On excuses and DNS Management via AWS and Azure

More than a year since I have written in here… But past is the past, and going forward, there are many things I want to share, so now I have set a goal to share as much as I can through this, so lets keep on grinding. And I’ll start with a Jocko Willing quote:

Extreme ownership is an attitude of not making excuses for anything.

And with that, let’s get down to business.

I have been working now with GoDaddy domains and Namecheap, and I wanted to go down the rabbit hole, then I found the integration and management that Azure and AWS offer.

AWS – Route 53

It comes from port 53 (which is the DNS port in UDP/TCP) not from the Route 53 in USA, in order to configure you can either buy the domain directly from AWS (which is very convenient) but you can get really good deals in Namecheap or GoDaddy sometimes.
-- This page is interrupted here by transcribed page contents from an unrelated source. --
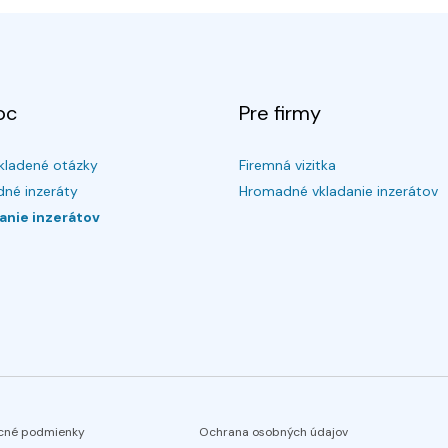
oc
Pre firmy
kladené otázky
Firemná vizitka
né inzeráty
Hromadné vkladanie inzerátov
anie inzerátov
cné podmienky
Ochrana osobných údajov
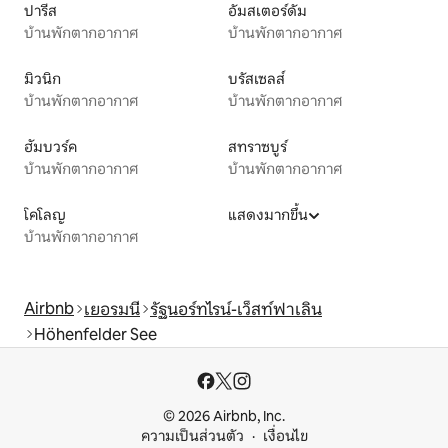
ปารีส
อัมสเตอร์ดัม
บ้านพักตากอากาศ
บ้านพักตากอากาศ
มิวนิก
บรัสเซลส์
บ้านพักตากอากาศ
บ้านพักตากอากาศ
ฮัมบวร์ค
สทราซบูร์
บ้านพักตากอากาศ
บ้านพักตากอากาศ
โคโลญ
แสดงมากขึ้น
บ้านพักตากอากาศ
Airbnb
เยอรมนี
รัฐนอร์ทไรน์-เว็สท์ฟาเลิน
Höhenfelder See
© 2026 Airbnb, Inc.
ความเป็นส่วนตัว
เงื่อนไข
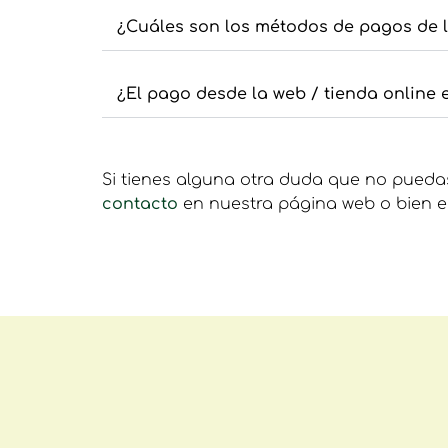
¿Cuáles son los métodos de pagos de 
¿El pago desde la web / tienda online 
Si tienes alguna otra duda que no puedas
contacto
en nuestra página web o bien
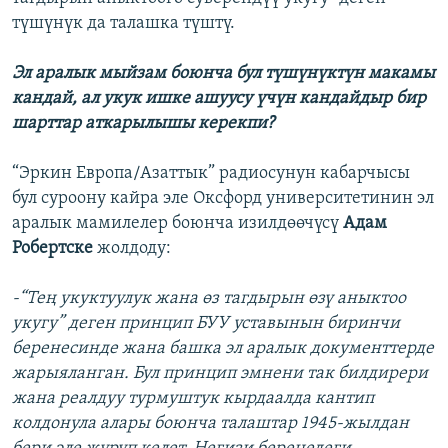
түшүнүк да талашка түштү.
Эл аралык мыйзам боюнча бул түшүнүктүн макамы
кандай, ал укук ишке ашуусу үчүн кандайдыр бир
шарттар аткарылышы керекпи?
“Эркин Европа/Азаттык” радиосунун кабарчысы
бул суроону кайра эле Оксфорд университетинин эл
аралык мамилелер боюнча изилдөөчүсү
Адам
Робертске
жолдоду:
-“Тең укуктуулук жана өз тагдырын өзү аныктоо
укугу” деген принцип БУУ уставынын биринчи
беренесинде жана башка эл аралык документтерде
жарыяланган. Бул принцип эмнени так билдирери
жана реалдуу турмуштук кырдаалда кантип
колдонула алары боюнча талаштар 1945-жылдан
Anyways, the way I use it is for public hosted (you can also use it for private hosted VPC) once you set the domain you will need to relay the operations by changing the name servers.

Once you got that you are all set, you can test the name resolution


$ nslookup -type=SOA elavena.mx
Non-authoritative answer:
Server:  dns-anycast1.ericsson.se
Address:  193.181.14.10

elavena.mx
        primary name server = ns-1609.awsdns-09.co.uk
        responsible mail addr = awsdns-hostmaster.amazon.com
        serial  = 1
        refresh = 7200 (2 hours)
        retry   = 900 (15 mins)
        expire  = 1209600 (14 days)
        default TTL = 86400 (1 day)

And it is ready. You now have full control of it via AWS on Route53; adding records just a few clicks away.

Azure – DNS Zones

Azure has a little more to it, as it can be fully managed, you can link it to your AppService, VM or Service; You can also generate certificates for your apps for your domains too and link them directly to your Service (for HTTPS). It start also by creating a DNS Zone, once you create it Azure will give you the list of Name Servers, and you will need to update the same info in your your DNS management from your provider (like above picture).

Once that is set, you will have also total control of DNS records for that domain.

Hope this helps when looking for a solution to extend and control your DNS from a single point.